NCAA approves 'blanket waiver requests' during pandemic
by Riley Gates

While the coronavirus pandemic has taken sports away from the world, people have had to adapt to the usual routine of day-to-day life. The NCAA, too, has had to change the way it does some things and today, the NCAA made life a little bit easier for its member schools.

On Wednesday, the NCAA Division I Council Coordination Committee approved three blanket waiver requests made by multiple conferences over the last month. According to the release, basketball and football student-athletes are now allowed to participate in currently defined summer athletic activities without being enrolled in a summer school program.

Additionally, the vote allows schools to provide less than the legislated minimum financial aid requirements to maintain membership as a Division I school. It does not provide relief from other financial aid rules, including financial aid commitments to prospective and current student-athletes, or regulations related to the cancellation or reduction of financial aid.

Finally, schools that are reclassifying will count as Division I opponents in the first year of reclassification, regardless of whether or not they meet Division I scheduling requirements.

Recruiting had been impacted by the coronavirus pandemic and had put coaches in a rather tough position to continue recruiting talent.
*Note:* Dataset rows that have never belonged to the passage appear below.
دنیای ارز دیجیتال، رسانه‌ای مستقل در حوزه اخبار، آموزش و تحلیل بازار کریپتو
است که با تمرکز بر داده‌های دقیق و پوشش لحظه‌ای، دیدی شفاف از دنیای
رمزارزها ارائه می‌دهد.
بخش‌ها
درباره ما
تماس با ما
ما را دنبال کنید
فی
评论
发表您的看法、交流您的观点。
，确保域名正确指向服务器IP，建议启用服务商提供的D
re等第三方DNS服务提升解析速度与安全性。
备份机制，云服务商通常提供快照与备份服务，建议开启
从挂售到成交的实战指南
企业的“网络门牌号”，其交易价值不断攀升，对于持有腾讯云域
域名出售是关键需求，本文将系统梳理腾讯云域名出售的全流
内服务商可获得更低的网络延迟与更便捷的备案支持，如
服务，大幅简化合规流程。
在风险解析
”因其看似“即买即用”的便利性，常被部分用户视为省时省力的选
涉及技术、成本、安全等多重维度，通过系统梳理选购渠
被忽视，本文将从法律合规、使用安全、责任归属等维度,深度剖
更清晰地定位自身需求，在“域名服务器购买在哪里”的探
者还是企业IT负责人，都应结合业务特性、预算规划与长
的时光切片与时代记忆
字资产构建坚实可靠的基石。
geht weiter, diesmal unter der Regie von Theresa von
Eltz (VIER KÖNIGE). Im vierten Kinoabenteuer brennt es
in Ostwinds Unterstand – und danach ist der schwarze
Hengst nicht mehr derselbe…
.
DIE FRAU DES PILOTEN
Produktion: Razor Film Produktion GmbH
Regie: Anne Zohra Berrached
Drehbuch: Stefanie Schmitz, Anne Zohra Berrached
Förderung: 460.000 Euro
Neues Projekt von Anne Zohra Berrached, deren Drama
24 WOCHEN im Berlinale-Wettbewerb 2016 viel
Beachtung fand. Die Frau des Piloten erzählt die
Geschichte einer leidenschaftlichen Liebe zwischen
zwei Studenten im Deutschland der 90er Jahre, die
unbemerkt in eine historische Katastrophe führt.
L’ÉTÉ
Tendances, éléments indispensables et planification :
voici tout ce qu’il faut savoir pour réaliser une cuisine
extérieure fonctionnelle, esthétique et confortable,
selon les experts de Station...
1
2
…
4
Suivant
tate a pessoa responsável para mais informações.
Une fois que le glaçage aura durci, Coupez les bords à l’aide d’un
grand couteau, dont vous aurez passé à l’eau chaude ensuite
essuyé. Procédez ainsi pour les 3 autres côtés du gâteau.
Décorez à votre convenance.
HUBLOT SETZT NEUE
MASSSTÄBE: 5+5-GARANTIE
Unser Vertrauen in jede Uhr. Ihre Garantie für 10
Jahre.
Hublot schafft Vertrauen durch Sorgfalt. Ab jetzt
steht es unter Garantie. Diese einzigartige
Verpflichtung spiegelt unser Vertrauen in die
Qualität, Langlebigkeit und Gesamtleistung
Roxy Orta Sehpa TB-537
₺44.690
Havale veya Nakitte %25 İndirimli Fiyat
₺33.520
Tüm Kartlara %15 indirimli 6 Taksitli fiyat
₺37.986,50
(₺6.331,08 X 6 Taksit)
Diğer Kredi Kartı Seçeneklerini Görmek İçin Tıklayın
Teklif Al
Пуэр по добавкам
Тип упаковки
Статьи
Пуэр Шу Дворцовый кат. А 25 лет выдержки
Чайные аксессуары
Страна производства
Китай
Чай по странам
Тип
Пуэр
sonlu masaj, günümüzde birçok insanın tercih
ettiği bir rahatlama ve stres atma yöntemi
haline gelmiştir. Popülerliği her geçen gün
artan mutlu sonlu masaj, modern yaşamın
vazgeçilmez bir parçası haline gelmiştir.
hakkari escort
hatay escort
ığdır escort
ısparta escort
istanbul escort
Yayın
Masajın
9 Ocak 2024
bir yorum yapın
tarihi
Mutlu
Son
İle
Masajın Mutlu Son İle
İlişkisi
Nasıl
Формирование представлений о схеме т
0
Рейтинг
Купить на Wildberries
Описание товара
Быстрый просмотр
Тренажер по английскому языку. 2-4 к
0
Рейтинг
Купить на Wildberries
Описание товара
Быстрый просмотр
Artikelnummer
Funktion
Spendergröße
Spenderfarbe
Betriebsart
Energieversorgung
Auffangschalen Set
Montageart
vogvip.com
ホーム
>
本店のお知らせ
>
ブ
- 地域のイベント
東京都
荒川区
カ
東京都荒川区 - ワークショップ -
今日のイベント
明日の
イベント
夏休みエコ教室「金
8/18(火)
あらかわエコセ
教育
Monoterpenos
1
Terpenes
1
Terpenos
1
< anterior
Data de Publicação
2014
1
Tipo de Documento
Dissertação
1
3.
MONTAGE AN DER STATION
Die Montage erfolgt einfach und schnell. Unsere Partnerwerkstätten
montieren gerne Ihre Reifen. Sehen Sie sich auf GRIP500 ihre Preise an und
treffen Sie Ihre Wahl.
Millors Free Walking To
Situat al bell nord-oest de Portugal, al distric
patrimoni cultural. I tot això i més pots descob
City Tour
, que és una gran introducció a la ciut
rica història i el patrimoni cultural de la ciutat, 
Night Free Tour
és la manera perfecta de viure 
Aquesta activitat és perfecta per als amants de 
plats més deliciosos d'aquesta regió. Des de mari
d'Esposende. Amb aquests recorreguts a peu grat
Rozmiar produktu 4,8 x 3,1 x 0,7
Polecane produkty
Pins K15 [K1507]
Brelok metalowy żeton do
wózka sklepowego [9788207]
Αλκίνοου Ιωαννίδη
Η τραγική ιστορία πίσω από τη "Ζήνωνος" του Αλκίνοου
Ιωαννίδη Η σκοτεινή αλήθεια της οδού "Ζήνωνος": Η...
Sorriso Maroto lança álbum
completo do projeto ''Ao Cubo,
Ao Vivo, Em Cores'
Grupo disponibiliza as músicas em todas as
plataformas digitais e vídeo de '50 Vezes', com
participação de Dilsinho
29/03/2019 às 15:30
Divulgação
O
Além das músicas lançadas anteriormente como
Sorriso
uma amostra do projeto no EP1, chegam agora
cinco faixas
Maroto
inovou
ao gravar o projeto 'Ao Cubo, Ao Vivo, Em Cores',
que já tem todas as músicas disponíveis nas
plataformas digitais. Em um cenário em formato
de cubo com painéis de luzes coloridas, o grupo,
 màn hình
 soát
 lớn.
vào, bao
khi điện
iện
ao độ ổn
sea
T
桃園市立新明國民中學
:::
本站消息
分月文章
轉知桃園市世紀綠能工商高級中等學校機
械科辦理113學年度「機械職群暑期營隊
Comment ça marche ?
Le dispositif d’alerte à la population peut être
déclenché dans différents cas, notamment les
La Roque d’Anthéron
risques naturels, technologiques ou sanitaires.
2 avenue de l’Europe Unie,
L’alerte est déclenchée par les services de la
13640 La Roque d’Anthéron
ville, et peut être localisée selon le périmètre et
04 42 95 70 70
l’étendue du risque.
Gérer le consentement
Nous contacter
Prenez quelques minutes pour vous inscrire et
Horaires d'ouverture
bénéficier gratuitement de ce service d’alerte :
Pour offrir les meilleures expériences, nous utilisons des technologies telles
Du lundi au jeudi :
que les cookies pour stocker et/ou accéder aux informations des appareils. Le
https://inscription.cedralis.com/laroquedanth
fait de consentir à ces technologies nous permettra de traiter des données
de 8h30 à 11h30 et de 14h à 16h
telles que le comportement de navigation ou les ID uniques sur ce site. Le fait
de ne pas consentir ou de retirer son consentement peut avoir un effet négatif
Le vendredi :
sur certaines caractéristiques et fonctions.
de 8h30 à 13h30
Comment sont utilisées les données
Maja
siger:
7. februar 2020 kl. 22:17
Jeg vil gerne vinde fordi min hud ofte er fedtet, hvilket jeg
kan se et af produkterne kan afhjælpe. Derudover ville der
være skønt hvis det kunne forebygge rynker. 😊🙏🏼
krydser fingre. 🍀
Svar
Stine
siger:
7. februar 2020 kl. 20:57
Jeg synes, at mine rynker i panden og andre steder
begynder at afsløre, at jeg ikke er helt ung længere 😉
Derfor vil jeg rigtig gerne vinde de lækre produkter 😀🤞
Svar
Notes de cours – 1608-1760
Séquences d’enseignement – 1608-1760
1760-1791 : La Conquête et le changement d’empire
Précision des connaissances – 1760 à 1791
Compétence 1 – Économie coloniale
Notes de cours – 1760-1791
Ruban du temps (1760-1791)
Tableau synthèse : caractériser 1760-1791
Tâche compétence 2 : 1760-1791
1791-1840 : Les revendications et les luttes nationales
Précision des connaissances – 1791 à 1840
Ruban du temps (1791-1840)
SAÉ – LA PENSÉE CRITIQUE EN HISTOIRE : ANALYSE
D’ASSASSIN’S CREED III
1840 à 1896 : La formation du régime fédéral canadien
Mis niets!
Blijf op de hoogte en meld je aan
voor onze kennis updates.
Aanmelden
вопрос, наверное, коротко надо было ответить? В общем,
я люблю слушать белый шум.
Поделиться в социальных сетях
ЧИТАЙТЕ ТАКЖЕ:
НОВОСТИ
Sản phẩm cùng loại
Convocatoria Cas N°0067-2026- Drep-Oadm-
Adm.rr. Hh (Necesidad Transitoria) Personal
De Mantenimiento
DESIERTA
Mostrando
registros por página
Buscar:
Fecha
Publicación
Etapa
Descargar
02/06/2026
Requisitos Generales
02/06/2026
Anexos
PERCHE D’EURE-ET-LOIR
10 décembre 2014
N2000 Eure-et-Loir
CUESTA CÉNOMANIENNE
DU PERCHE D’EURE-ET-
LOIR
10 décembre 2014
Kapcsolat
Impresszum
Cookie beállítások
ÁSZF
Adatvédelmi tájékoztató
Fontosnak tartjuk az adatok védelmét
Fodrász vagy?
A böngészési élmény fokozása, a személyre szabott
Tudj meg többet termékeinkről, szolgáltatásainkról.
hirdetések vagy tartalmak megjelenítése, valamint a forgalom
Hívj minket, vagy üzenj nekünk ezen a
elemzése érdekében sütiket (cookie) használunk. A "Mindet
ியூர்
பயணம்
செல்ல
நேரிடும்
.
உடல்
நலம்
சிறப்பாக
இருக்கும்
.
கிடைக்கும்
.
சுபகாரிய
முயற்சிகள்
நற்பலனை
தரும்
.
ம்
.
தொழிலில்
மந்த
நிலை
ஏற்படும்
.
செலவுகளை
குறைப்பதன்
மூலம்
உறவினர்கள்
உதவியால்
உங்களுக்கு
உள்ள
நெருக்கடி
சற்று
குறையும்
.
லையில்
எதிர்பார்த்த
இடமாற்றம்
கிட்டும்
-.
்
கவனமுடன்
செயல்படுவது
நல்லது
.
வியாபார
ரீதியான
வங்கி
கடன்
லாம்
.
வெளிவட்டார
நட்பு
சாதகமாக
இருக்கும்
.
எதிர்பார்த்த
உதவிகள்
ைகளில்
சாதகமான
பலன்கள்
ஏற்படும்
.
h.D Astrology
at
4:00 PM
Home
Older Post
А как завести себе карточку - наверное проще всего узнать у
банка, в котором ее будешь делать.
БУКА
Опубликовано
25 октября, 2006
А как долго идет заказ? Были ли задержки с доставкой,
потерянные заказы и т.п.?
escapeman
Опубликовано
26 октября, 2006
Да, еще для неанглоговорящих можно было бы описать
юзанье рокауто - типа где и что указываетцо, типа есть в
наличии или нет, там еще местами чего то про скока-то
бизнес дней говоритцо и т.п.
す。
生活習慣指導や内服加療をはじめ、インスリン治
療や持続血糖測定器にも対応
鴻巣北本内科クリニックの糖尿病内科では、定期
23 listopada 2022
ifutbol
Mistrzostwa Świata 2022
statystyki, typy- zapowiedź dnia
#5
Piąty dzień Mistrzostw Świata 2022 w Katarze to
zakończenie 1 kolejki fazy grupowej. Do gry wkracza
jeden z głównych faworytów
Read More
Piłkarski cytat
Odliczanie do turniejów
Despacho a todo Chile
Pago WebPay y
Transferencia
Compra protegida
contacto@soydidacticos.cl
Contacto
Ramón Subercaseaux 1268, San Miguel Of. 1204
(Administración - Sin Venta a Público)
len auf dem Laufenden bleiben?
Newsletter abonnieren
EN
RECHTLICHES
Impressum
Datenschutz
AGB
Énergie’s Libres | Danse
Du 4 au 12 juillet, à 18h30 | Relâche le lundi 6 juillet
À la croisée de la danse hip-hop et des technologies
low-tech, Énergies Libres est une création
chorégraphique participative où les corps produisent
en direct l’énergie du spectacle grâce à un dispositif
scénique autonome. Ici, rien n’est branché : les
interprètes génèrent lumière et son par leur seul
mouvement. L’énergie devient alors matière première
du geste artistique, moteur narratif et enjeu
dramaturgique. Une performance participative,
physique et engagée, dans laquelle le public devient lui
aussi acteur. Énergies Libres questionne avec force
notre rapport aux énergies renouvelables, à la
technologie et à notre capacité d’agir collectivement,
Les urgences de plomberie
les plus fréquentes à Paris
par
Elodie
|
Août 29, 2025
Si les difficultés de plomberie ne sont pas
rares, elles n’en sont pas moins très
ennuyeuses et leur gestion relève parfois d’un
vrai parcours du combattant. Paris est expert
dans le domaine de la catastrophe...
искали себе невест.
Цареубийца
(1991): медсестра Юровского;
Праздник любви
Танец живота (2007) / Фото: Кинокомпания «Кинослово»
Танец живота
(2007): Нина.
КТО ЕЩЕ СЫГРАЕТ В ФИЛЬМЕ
Starting on May 11, the NCAA will now allow more than just coaches and a recruit to be on a recruiting phone call, as well as lifted the restriction on the number of uncommitted recruits and family members on the phone with a coach. The NCAA also chose to allow recruits to participate in virtual team activities after they have met academic requirements to graduate high school or transfer to a Division I school. Previously, they could watch, but not participate.

Coaches are currently being held off of the physical recruiting trail because of the pandemic, but that could be changing soon. The group will meet on May 13, where it will then vote on whether or not the recruiting dead period will be extended through June 30.

Coaches can also participate in virtual camps and clinics, as long as potential recruits are not in attendance at the camps or clinics. All of these changes were made on a one-year basis, according to the release.

"The flexibility is intended to provide prospective student-athletes with virtual experiences like what they would have been able to experience during a campus visit," the NCAA wrote in the release. "The flexibility begins Monday for all sports and applies only as long as the COVID-19 recruiting dead period lasts."

Coronavirus and social distancing rules say that large, crowded areas should be avoided as movie theaters, work conferences and other traffic-heavy events are being shut down across the country per state jurisdictions at the urging of the CDC. Disneyland in California, as well as Disney World and Universal Studios theme parks in Orlando, Florida, all closed their gates to visitors in mid-March amid coronavirus concerns.